* **ACTIVITY**
Among the entries below, only the lines from the one with "as the players" through the one with "Panayiotis Tsaparas" are to be retyped, exactly and without pictures.

### INPUT FOR THIS TASK ###

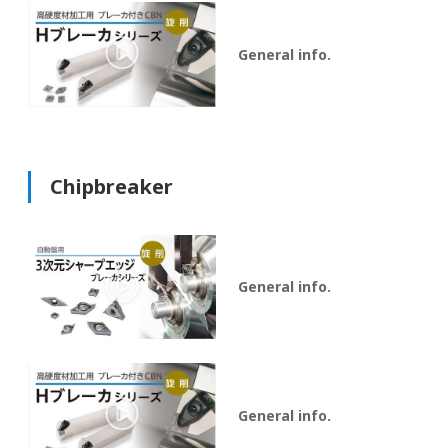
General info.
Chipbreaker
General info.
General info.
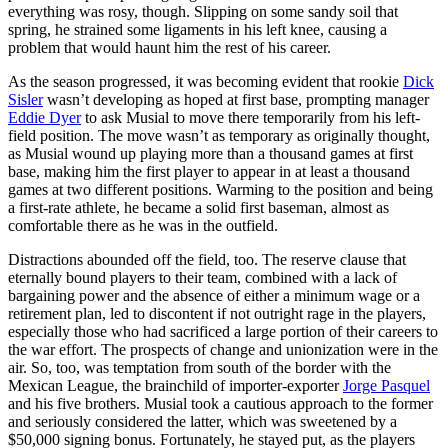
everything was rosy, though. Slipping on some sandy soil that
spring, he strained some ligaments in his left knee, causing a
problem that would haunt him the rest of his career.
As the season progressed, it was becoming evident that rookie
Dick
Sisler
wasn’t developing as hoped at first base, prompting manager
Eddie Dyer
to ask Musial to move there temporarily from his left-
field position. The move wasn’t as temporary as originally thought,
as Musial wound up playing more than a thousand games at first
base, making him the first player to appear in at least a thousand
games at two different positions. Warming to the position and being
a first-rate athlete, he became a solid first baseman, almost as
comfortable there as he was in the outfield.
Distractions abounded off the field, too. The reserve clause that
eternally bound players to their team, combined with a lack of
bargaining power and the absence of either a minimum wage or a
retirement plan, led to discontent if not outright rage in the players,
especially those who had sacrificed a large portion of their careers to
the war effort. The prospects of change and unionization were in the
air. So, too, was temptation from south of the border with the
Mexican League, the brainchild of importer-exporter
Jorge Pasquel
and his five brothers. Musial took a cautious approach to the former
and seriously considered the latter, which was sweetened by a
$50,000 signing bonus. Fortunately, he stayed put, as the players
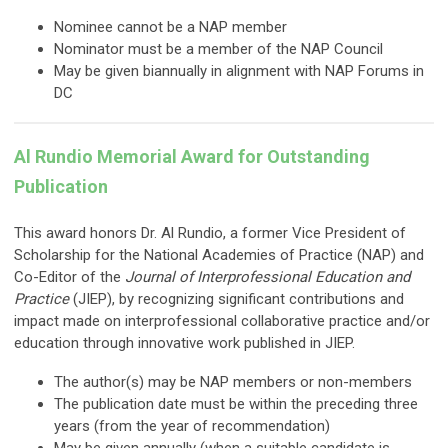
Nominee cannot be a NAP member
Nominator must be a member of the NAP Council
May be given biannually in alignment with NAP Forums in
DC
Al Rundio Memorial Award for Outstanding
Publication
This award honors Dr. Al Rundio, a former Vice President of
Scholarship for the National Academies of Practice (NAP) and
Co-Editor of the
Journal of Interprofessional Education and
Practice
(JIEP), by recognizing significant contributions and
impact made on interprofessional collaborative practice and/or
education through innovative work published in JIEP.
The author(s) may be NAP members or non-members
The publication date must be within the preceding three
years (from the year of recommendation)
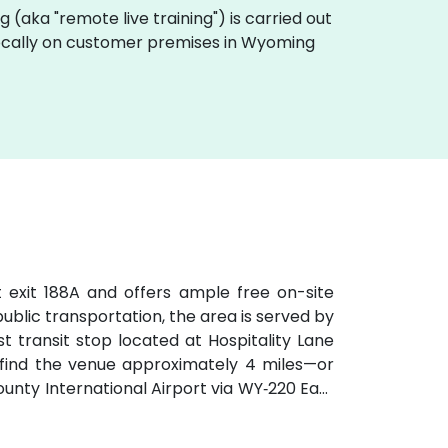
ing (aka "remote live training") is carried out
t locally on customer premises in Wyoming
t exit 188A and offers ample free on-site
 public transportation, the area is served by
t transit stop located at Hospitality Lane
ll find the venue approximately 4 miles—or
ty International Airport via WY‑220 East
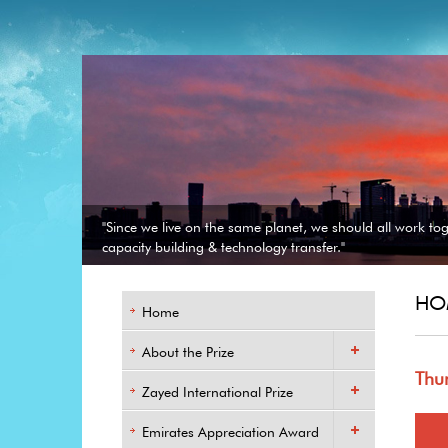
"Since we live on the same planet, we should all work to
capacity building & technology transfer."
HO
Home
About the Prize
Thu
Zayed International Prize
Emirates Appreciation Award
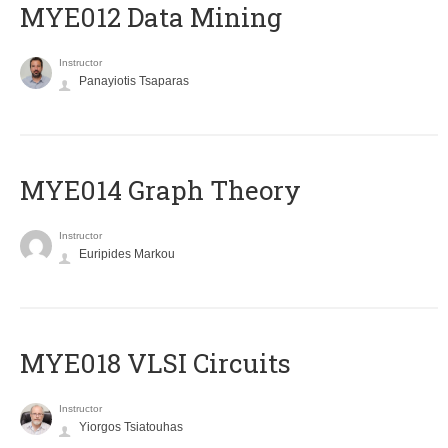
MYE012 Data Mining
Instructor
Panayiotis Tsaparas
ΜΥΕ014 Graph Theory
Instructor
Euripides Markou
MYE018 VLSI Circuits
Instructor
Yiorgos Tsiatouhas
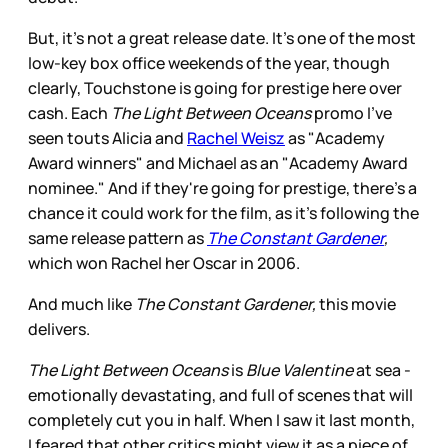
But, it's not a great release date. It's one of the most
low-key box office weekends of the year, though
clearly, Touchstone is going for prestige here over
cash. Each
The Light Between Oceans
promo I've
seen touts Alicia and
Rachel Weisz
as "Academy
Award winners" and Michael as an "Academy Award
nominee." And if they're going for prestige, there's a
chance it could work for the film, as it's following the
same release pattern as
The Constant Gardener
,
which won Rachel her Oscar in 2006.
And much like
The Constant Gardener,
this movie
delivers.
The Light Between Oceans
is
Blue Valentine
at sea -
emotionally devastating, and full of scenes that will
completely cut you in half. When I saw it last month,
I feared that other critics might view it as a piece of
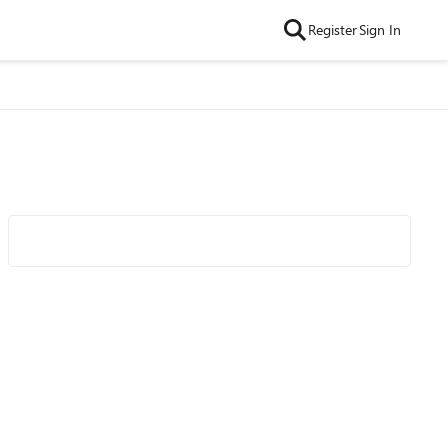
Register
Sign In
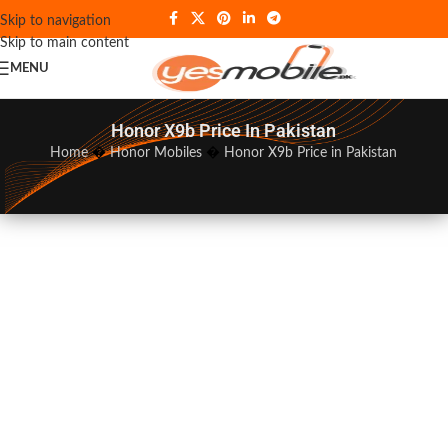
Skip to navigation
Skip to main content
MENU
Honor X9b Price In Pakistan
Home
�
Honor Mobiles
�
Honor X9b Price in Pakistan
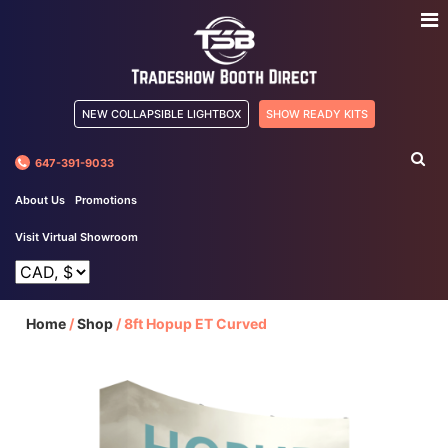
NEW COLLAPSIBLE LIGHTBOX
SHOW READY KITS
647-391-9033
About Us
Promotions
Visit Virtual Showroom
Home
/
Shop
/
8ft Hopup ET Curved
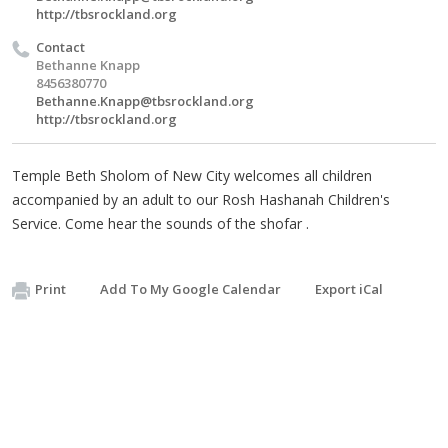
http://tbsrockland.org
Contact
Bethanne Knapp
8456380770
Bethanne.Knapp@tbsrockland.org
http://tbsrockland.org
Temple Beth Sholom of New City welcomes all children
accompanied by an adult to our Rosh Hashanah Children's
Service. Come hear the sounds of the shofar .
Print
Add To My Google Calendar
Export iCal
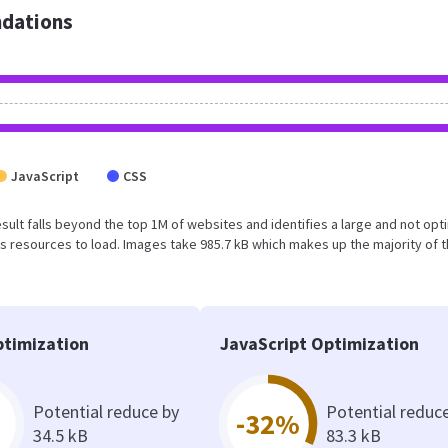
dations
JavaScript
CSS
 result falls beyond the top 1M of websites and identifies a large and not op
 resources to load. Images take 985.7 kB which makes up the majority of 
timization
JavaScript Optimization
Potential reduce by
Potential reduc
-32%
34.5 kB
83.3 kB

###
### INPUT FOR THIS TASK ###

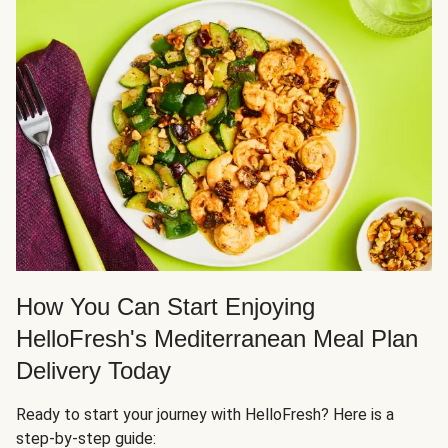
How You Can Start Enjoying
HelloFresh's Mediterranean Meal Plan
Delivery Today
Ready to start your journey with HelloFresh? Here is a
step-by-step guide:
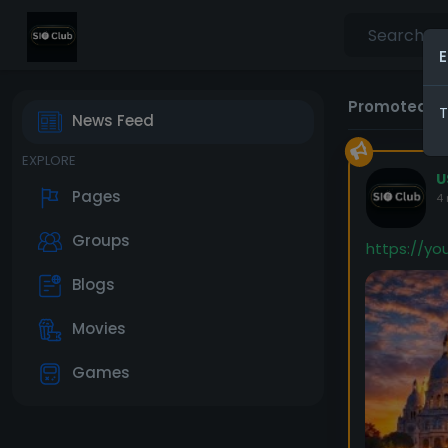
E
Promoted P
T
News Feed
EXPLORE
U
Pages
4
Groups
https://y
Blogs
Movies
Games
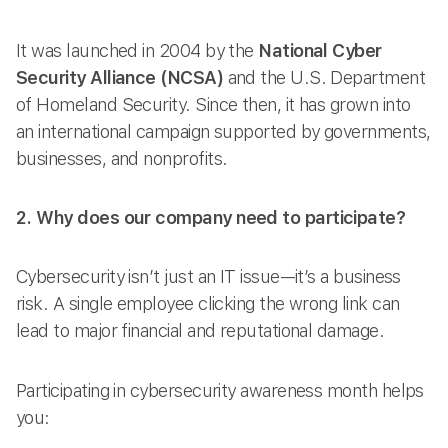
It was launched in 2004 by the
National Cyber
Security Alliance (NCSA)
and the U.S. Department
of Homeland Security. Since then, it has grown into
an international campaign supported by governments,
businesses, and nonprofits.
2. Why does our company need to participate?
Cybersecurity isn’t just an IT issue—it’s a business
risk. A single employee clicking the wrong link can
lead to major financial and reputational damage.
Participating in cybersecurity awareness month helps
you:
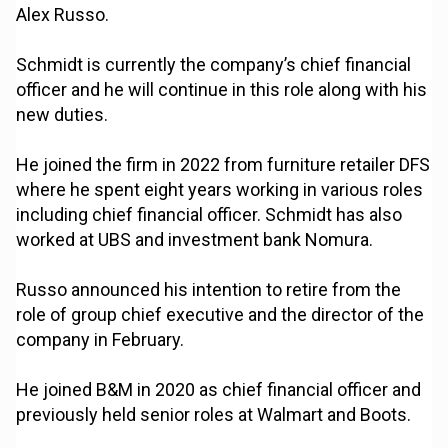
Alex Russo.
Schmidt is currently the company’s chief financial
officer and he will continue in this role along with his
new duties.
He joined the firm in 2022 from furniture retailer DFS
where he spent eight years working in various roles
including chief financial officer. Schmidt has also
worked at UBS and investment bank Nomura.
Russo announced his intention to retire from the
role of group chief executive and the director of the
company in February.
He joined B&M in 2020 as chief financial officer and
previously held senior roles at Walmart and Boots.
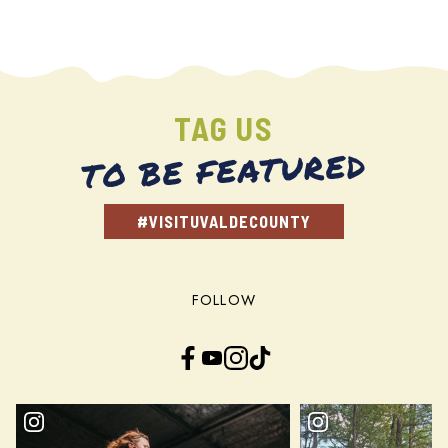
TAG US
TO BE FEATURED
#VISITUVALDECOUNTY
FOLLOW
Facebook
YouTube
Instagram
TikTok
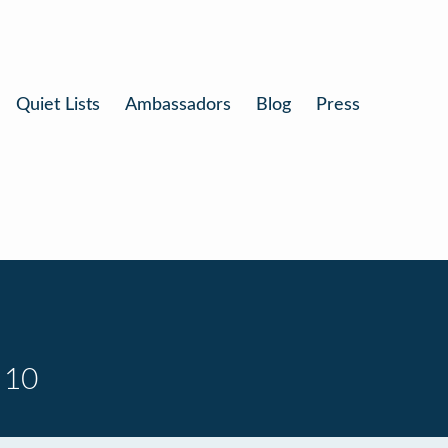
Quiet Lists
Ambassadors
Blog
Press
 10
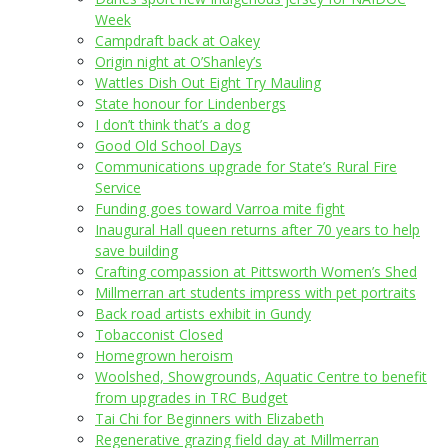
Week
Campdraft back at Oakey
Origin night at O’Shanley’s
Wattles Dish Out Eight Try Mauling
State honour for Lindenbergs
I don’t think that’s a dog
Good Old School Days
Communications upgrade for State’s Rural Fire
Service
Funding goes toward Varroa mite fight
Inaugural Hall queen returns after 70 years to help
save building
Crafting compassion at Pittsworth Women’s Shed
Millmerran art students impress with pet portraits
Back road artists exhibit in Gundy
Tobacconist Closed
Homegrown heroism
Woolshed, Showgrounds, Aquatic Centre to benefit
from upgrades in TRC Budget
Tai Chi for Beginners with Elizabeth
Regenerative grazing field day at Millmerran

###

* **SOLUTION TO THIS PROBLEM**
$50,000 signing bonus. Fortunately, he stayed put, as the players
Nominee cannot be a NAP member
Nominator must be a member of the NAP Council
May be given biannually in alignment with NAP Forums in
DC
Al Rundio Memorial Award for Outstanding
Publication
This award honors Dr. Al Rundio, a former Vice President of
Scholarship for the National Academies of Practice (NAP) and
Co-Editor of the
Journal of Interprofessional Education and
Practice
(JIEP), by recognizing significant contributions and
impact made on interprofessional collaborative practice and/or
education through innovative work published in JIEP.
The author(s) may be NAP members or non-members
The publication date must be within the preceding three
years (from the year of recommendation)
ing (aka "remote live training") is carried out
t locally on customer premises in Wyoming
t exit 188A and offers ample free on-site
 public transportation, the area is served by
t transit stop located at Hospitality Lane
ll find the venue approximately 4 miles—or
ty International Airport via WY‑220 East
"Since we live on the same planet, we should all work to
capacity building & technology transfer."
HO
Home
About the Prize
Thu
Zayed International Prize
Emirates Appreciation Award
MYE012 Data Mining
Instructor
Panayiotis Tsaparas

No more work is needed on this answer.